Mostly taking my 2 dogs for a walk to get some exercise every day. Walking the food plots and trails always looking for the next project. Last 2 or 3 years I've been battling the beavers that keep trying to claim the back 40 and keep trying to block off my drainage ditch. Will be putting a few hundred more little pine/spruce trees in blocks of 50 per area trying to stage them close to where they will be transplanted with my excavator when they are big enough. I think I probably need the walking more than my dogs do for some fresh air and quiet time. Therapeutic walking the property when weather permits.
 
I can relate to just about everything each of you has already said....

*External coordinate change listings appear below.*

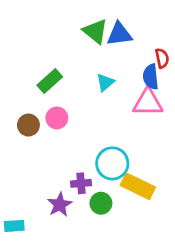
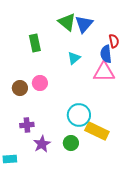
blue triangle: (119, 34) -> (84, 24), turned -42
green rectangle: (50, 81) -> (35, 43), moved, turned -60
purple cross: (81, 183) -> (27, 125), moved

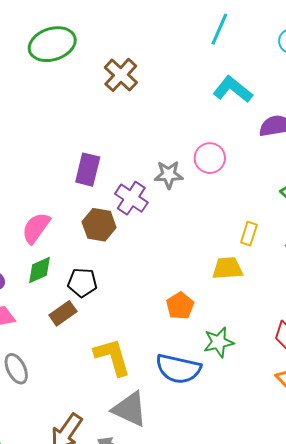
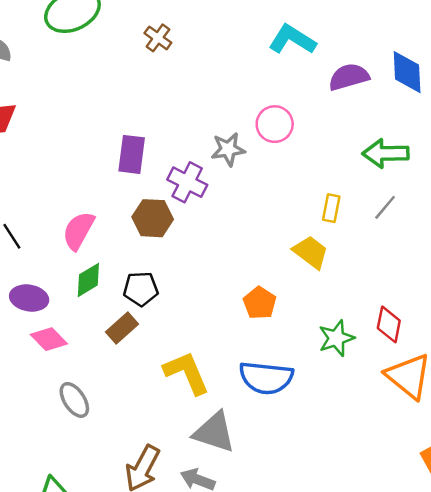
brown cross: (121, 75) -> (158, 38), size x0.7
yellow trapezoid: (227, 268) -> (311, 252), turned 48
green star: (219, 342) -> (336, 338), moved

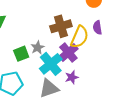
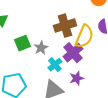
green square: (21, 54) -> (23, 43), moved
cyan cross: (51, 64) -> (55, 65), size x0.6

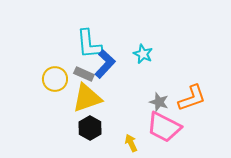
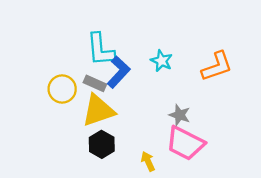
orange L-shape: (192, 98) -> (217, 66), moved

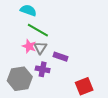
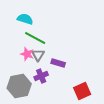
purple cross: (43, 69) -> (41, 76), turned -32

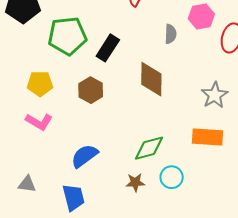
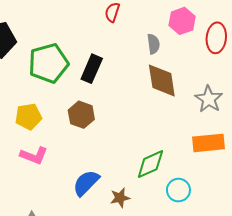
brown diamond: (151, 79) -> (162, 81), moved
brown star: (135, 182) -> (120, 198), moved

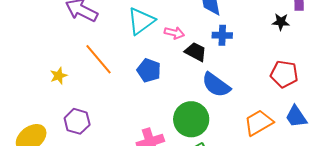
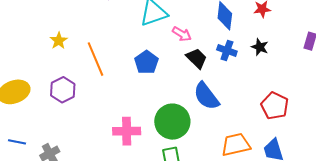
black star: (281, 22) -> (260, 47), moved
orange line: (99, 59) -> (95, 59), moved
yellow star: (59, 76) -> (59, 41), turned -30

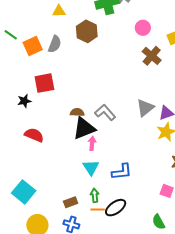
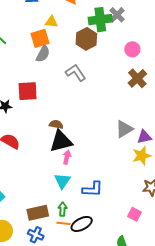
brown hexagon: (87, 31) -> (86, 39), moved
orange square: (33, 46) -> (40, 38), moved
gray L-shape: (105, 113) -> (76, 73), moved
brown rectangle: (71, 202) -> (38, 213), size x1.5

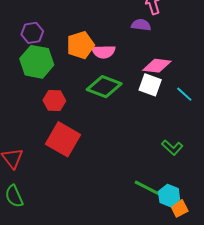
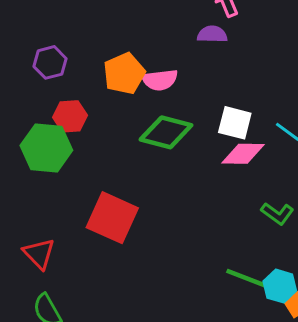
green hexagon: (37, 62) -> (46, 148), moved
pink diamond: (157, 66) -> (243, 154), moved
red hexagon: (54, 100) -> (70, 116), moved

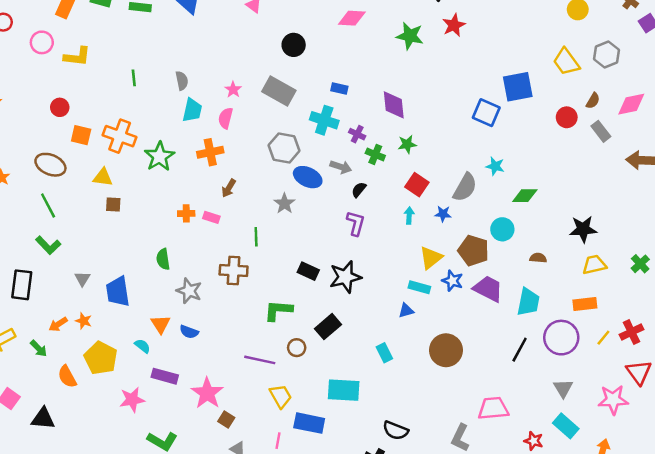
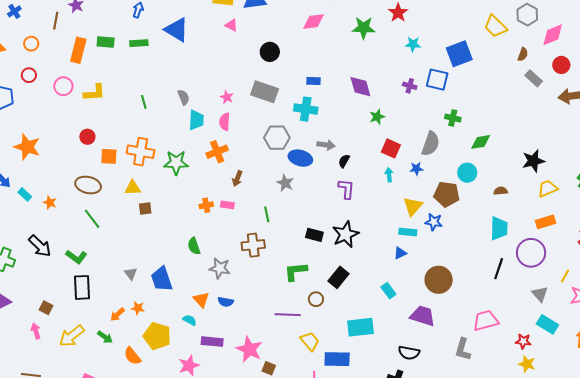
pink diamond: (631, 104) -> (553, 35), moved
red circle: (567, 117) -> (561, 65), moved
purple cross: (357, 134) -> (410, 86), moved
green cross: (375, 154) -> (453, 118), moved
green star: (159, 156) -> (176, 163), turned -30
cyan star: (495, 166) -> (413, 44), moved
green L-shape: (48, 245) -> (76, 257), moved
purple trapezoid: (488, 289) -> (423, 316), moved
yellow line: (603, 338) -> (565, 276), moved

I use my property extensively year round. Cross skiing, snow mobiling, snowshoeing, some TSI, and firewood in the winter. Spring turns to maple syrup season, trail running, mtn. biking, spring clean up of downed trees, turkey season, and extensive post-season scouting. The summer brings with it food plots, bucking up felled trees for firewood, long walks with the dogs, constructing new trails, as well as mtn. biking and running. And the fall....pretty much sole use...hunting. I finish up firewood early but then I have a family rule that by about late Sept. no more running, biking, dog walking, etc. on the land. I have the same rule for the 4 week turkey season.

Living at nature's pace on my land is something I hold dear. Counting time not by the calendar or the clock, but by the temperature, sun angle, and photoperiod and like Catscratch said...wandering around looking at what's going on in nature.
 
At my house it’s fruit tree planting maintenance and food plot checking. We love to take the kids and walk “up top” to the 3 acre field where most of the action happens. I’ve got my almost 3 year old “checking” the newly planted fruit trees for leaves/buds now. Also starting working on clearing some trials for walking on and clearing invasives (I am in the I hate brush honeysuckle club).
At the farm, it’s a lot of food plot work and trail clearing. Gets a little rougher every year with all the ash trees starting to fall.
At my in laws it’s food plot work and trail cam checking. Try to keep an eye on what their rental farmer is putting in and adjusting accordingly. Love to take the little guy fishing in their pond too.